A Helter-skelter Birthday, and more Lay-offs Aftermath

In the end my birthday was quite good. I feel pretty fragile after the last weeks; and not having experienced lay-offs in a company I've worked in before, the different impacts it's having are especially new, strange and painful.

But the messages from colleagues warmed me, also private messages in chats.

It was still a little bittersweet. There was a thread of tension throughout the day as I didn't get any birthday message from my manager. It wasn't clear if he was angry at me or not. (This morning, a message was waiting for me and I was relieved.)

And I used to look forward to seeing which birthday and work anniversary presents a colleague would send to me on behalf of the company (she chose customized ones). Because she quietly sourced ideas from teammates and in my case family members, I'd also enjoy guessing which person she'd asked. Now that colleague has been laid off.

But even teammates who were out sick or travelling sent affectionate messages, one of them had given me a bottle of limoncello on the way back from Italy.

That said, I have been so full of anxiety about not living up to what everyone expects or needs from me, that it was hard to accept the kindness.

It was a relief to log off at 4:45 p.m. T. had already arrived and Uncle Pu had just rung the doorbell ten minutes earlier. Ge. had, the day before, bought gummy bears, wine gums, After Eights and fizzy gummy strips for my birthday, and I had begun to eat them.

Then we went to a Chinese restaurant in the neighbourhood, where we met Uncle M. and had a family meal of sweet-and-sour pork, chicken with peanuts, aubergines, spicy shredded potato, and cabbage with mushroom.
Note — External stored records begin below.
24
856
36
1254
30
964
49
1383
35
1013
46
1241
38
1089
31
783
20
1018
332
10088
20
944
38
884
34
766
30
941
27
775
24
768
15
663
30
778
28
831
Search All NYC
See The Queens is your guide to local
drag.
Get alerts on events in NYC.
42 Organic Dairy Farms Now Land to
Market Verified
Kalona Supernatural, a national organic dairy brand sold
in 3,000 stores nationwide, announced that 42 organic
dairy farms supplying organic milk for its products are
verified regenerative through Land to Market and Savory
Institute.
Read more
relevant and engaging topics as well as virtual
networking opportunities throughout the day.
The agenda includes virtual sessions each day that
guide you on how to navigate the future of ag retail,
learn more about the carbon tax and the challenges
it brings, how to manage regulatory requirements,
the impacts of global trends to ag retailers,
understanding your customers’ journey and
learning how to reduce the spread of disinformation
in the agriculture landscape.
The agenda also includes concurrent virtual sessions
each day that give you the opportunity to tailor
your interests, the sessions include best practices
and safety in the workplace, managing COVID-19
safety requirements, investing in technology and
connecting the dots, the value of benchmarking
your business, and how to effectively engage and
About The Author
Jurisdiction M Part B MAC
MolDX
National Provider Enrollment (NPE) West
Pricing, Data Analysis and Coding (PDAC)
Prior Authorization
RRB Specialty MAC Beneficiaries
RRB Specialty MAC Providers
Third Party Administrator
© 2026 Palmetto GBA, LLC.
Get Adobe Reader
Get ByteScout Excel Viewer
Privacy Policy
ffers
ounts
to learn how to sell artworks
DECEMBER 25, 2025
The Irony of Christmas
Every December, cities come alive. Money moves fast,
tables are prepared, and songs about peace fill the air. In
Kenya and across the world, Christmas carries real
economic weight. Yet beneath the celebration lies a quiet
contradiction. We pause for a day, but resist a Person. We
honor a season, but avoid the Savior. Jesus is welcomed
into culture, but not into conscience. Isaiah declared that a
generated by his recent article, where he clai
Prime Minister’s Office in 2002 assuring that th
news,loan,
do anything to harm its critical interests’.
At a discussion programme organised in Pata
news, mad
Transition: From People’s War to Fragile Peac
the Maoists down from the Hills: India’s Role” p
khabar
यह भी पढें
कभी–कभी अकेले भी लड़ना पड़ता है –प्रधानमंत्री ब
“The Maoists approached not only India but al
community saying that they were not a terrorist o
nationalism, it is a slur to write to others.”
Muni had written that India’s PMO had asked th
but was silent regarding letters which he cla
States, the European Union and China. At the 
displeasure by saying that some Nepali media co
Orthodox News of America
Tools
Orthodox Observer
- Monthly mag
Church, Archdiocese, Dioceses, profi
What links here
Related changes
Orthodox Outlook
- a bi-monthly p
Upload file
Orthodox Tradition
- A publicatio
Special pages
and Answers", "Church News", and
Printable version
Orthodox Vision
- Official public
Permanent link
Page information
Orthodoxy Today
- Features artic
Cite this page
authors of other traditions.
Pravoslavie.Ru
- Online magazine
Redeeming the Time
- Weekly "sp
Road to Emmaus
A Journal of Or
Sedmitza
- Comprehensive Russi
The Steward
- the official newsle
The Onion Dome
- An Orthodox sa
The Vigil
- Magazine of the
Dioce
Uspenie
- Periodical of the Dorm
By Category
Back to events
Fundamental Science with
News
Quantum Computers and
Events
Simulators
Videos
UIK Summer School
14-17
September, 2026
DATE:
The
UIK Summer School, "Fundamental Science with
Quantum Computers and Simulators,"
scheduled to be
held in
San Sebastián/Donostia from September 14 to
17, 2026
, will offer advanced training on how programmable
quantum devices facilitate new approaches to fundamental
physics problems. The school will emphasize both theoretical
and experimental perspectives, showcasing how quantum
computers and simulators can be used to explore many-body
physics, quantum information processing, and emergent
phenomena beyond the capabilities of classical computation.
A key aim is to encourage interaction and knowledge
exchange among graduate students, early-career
We had two pots of jasmine tea, and of course rice to go with the meal.

Afterward we returned home for conversation, a round of limoncello, the candy as well as mochi ice cream balls that Ge. had also bought because he knows I like them (they were also a tribute to D., in a way, as he first introduced us to them on Hawaii).
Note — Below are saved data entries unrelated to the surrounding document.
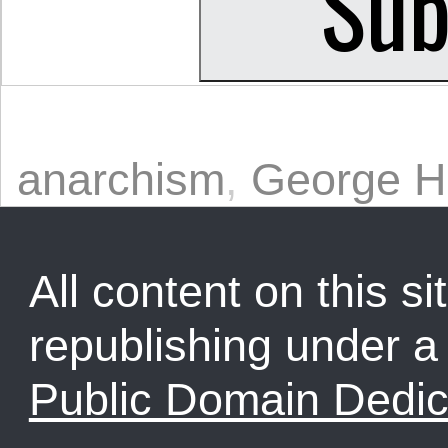
anarchism
,
George H
All content on this sit
republishing under 
Public Domain Dedic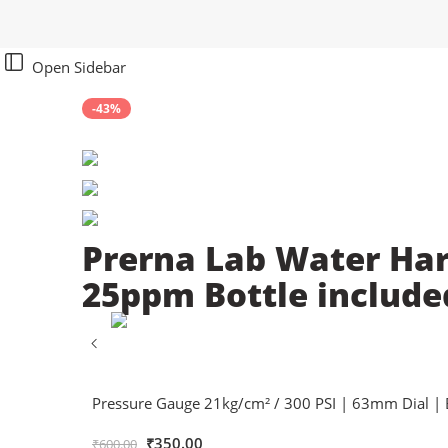
Open Sidebar
-43%
Prerna Lab Water Har
25ppm Bottle include
Pressure Gauge 21kg/cm² / 300 PSI | 63mm Dial | 
₹
350.00
₹
600.00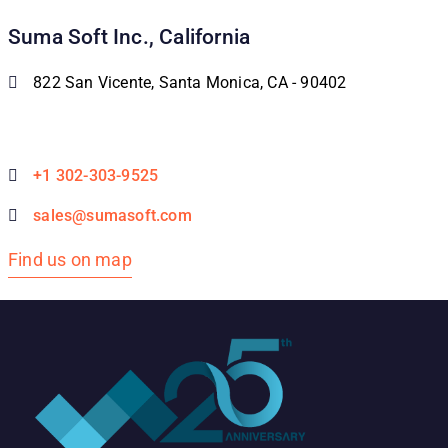
Suma Soft Inc., California
822 San Vicente, Santa Monica, CA - 90402
+1 302-303-9525
sales@sumasoft.com
Find us on map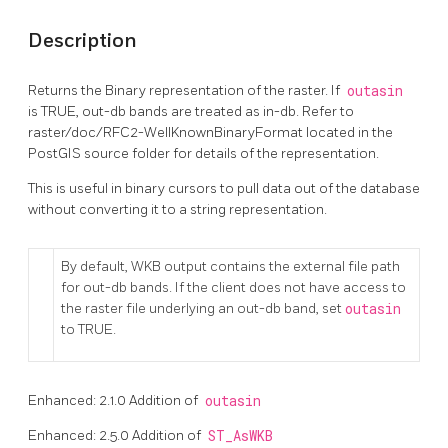
Description
Returns the Binary representation of the raster. If
outasin
is TRUE, out-db bands are treated as in-db. Refer to
raster/doc/RFC2-WellKnownBinaryFormat located in the
PostGIS source folder for details of the representation.
This is useful in binary cursors to pull data out of the database
without converting it to a string representation.
By default, WKB output contains the external file path
for out-db bands. If the client does not have access to
the raster file underlying an out-db band, set
outasin
to TRUE.
Enhanced: 2.1.0 Addition of
outasin
Enhanced: 2.5.0 Addition of
ST_AsWKB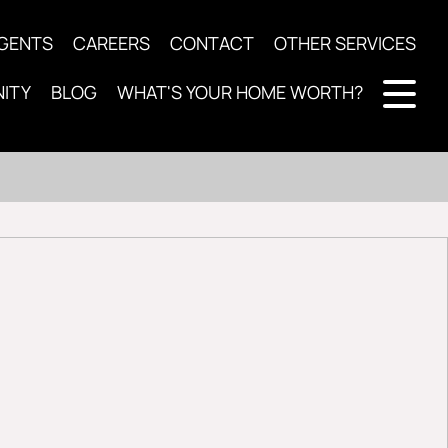
AGENTS
CAREERS
CONTACT
OTHER SERVICES
ITY
BLOG
WHAT'S YOUR HOME WORTH?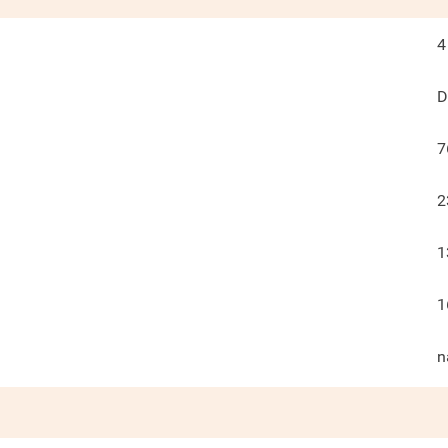
4
D
7
2
1
1
n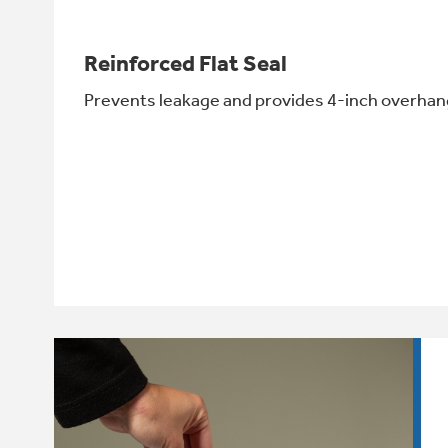
Reinforced Flat Seal
Prevents leakage and provides 4-inch overhang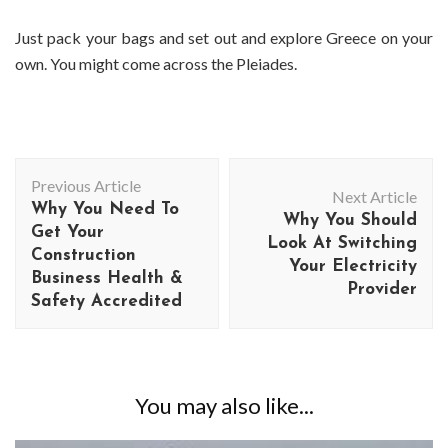
Just pack your bags and set out and explore Greece on your
own. You might come across the Pleiades.
Post
Previous Article
Navigation
Next Article
Why You Need To
Why You Should
Get Your
Look At Switching
Construction
Your Electricity
Business Health &
Provider
Safety Accredited
You may also like...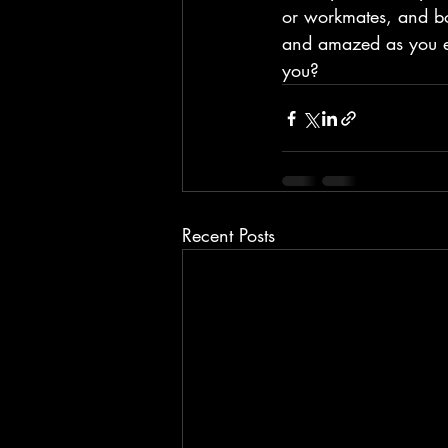
or workmates, and bo
and amazed as you e
you?
Recent Posts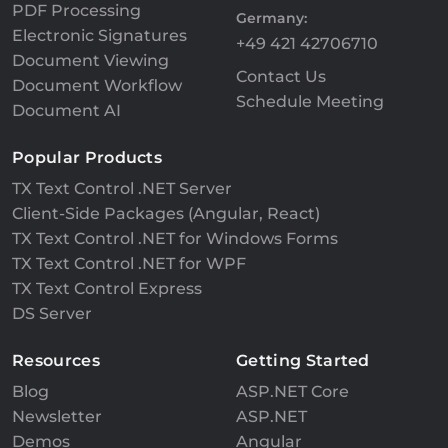
PDF Processing
Germany:
Electronic Signatures
+49 421 42706710
Document Viewing
Contact Us
Document Workflow
Schedule Meeting
Document AI
Popular Products
TX Text Control .NET Server
Client-Side Packages (Angular, React)
TX Text Control .NET for Windows Forms
TX Text Control .NET for WPF
TX Text Control Express
DS Server
Resources
Getting Started
Blog
ASP.NET Core
Newsletter
ASP.NET
Demos
Angular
All of this made me much more cheerful and 'balanced,' I guess one can say.

The evening also took a more dystopian bent, however, as we all listened to the news of Queen Elizabeth II's death.

*

Today was quite hard, though better because of the mini-reconciliation with my manager.

I've become so uncomfortable about client-facing colleagues and the management level feeling that they don't know what I'm doing when they'd like me to do something for them, that yesterday and today I've constantly been detailing in my Slack statuses what client I'm working on, or if I'm in a meeting, etc.

Today I was supposed to receive my performance review from my manager. But after the disagreements we've had over the past week I was worried that he would feel obliged to re-write it and make it a lot less positive for accuracy's sake. It was a risk I've knowingly incurred all week, but it was really hard.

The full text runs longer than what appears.